A FIR procedure consists of an identifier that names the procedure, any number of input parameters, any number of output parameters, and a control-flow graph of program statements. There are no "return" statements in FIR code; instead, the final value of an output parameter is visible to a procedure's caller, and because a procedure can have more than one output parameter, the language supports multiple return values.

There are three kinds of statements: branch, update, and exit. Each branch statement has exactly two successors in the control-flow graph; update statements have exactly one successor; and exit statements have no successors. The same statement may be a successor to any number of statements, so join points and loops are certainly allowed.
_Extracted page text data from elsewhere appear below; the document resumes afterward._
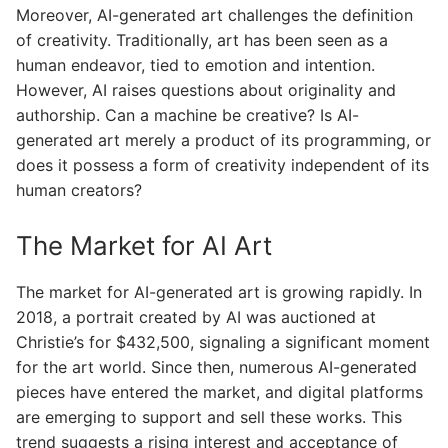
Moreover, AI-generated art challenges the definition
of creativity. Traditionally, art has been seen as a
human endeavor, tied to emotion and intention.
However, AI raises questions about originality and
authorship. Can a machine be creative? Is AI-
generated art merely a product of its programming, or
does it possess a form of creativity independent of its
human creators?
The Market for AI Art
The market for AI-generated art is growing rapidly. In
2018, a portrait created by AI was auctioned at
Christie’s for $432,500, signaling a significant moment
for the art world. Since then, numerous AI-generated
pieces have entered the market, and digital platforms
are emerging to support and sell these works. This
trend suggests a rising interest and acceptance of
Update statements are the only statements that may modify the program state. There are four kinds of update statements: assign, create, call, and spec. Assign statements assign the value of an expression to a variable, global or local. A create statement generates a new instance from an instance domain and assigns it to a variable. A call statement invokes a procedure.

Specification statements, as in other verification languages, state boolean conditions that are presumed to be true. In FIR, however, assume statements may also have side effects. A spec statement first lists the variables that may be modified, and then a formula that relates the old and new values of the modified variables. An old expression can be used in the condition to refer to the value of a variable before the statement. Thus, the following statement may only modify the integer variable x variable and only in such a way that its value after the statement is strictly greater than its value before the statement:

x = spec(x > old(x))

Spec statements provide a way of embedding specifications as ordinary statements in the code, an idea borrowed from the refinement calculus. A spec statement without side-effects, often called an "assume" statement can be constructed simply by leaving the list of modified variables empty.